Lilly liver cancer drug fails primary endpoint

Eli Lilly and Company has announced that the global Phase III REACH trial of CYRAMZA™ (ramucirumab) in patients with hepatocellular carcinoma (liver cancer) did not meet its primary endpoint.

Encouraging single-agent CYRAMZA activity was observed, with meaningful improvements in key secondary endpoints of progression-free survival, overall response rate and time to progression. Overall survival favoured the CYRAMZA arm but was not statistically significant.  

The global, randomised, double-blind REACH trial compared CYRAMZA plus best supportive care to placebo plus best supportive care as a second-line treatment in patients with hepatocellular carcinoma (HCC) after being treated with sorafenib in the first-line setting.  The top-line safety data were consistent with what was seen in previous single-agent CYRAMZA studies. 

The most common ( > 5 per cent incidence) grade > /=3 adverse events occurring at a higher rate on the CYRAMZA arm, compared to the control arm, were hypertension and fatigue. 

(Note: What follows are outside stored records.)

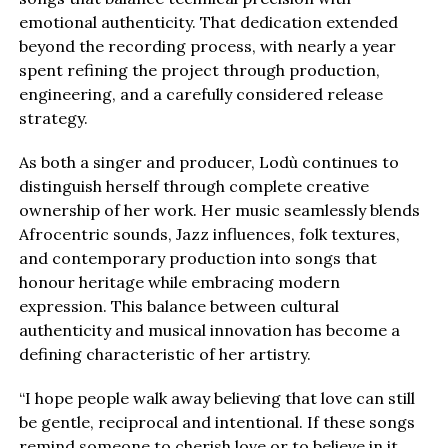
emotional authenticity. That dedication extended
beyond the recording process, with nearly a year
spent refining the project through production,
engineering, and a carefully considered release
strategy.
As both a singer and producer, Lodù continues to
distinguish herself through complete creative
ownership of her work. Her music seamlessly blends
Afrocentric sounds, Jazz influences, folk textures,
and contemporary production into songs that
honour heritage while embracing modern
expression. This balance between cultural
authenticity and musical innovation has become a
defining characteristic of her artistry.
“I hope people walk away believing that love can still
be gentle, reciprocal and intentional. If these songs
remind someone to cherish love or to believe in it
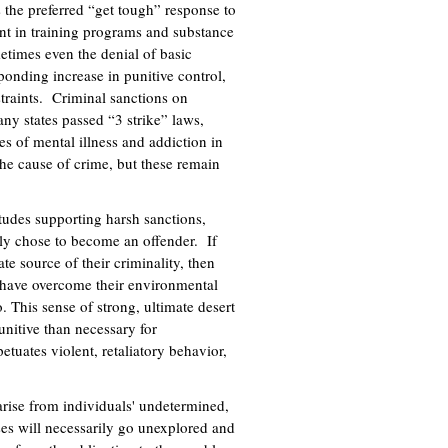
 the preferred “get tough” response to
t in training programs and substance
etimes even the denial of basic
ponding increase in punitive control,
traints. Criminal sanctions on
ny states passed “3 strike” laws,
es of mental illness and addiction in
the cause of crime, but these remain
itudes supporting harsh sanctions,
ely chose to become an offender. If
te source of their criminality, then
 have overcome their environmental
. This sense of strong, ultimate desert
unitive than necessary for
tuates violent, retaliatory behavior,
arise from individuals' undetermined,
uses will necessarily go unexplored and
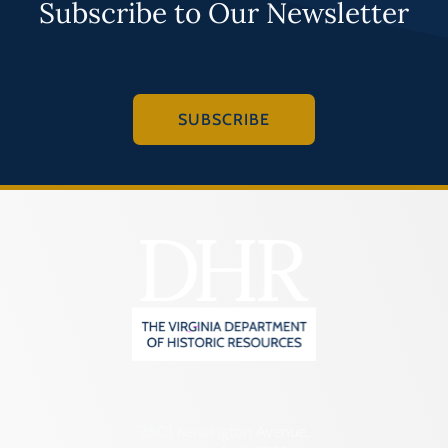
Subscribe to Our Newsletter
SUBSCRIBE
2801 Kensington Avenue,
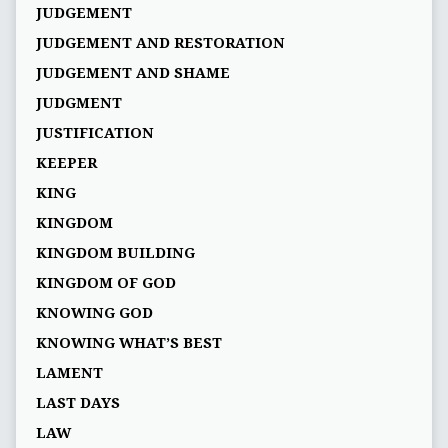
JUDGEMENT
JUDGEMENT AND RESTORATION
JUDGEMENT AND SHAME
JUDGMENT
JUSTIFICATION
KEEPER
KING
KINGDOM
KINGDOM BUILDING
KINGDOM OF GOD
KNOWING GOD
KNOWING WHAT’S BEST
LAMENT
LAST DAYS
LAW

Liver cancer is a very difficult-to-treat tumour type and no Phase III study has been able to demonstrate improved survival in the second-line setting.  There are no approved therapies.

Dr Richard Gaynor, M.D., senior vice president, product development and medical affairs for Lilly Oncology, said: “Although the REACH study did not achieve statistical significance for survival, we are encouraged by the efficacy seen overall, especially in specific subpopulations. We plan to discuss these results with regulatory authorities.”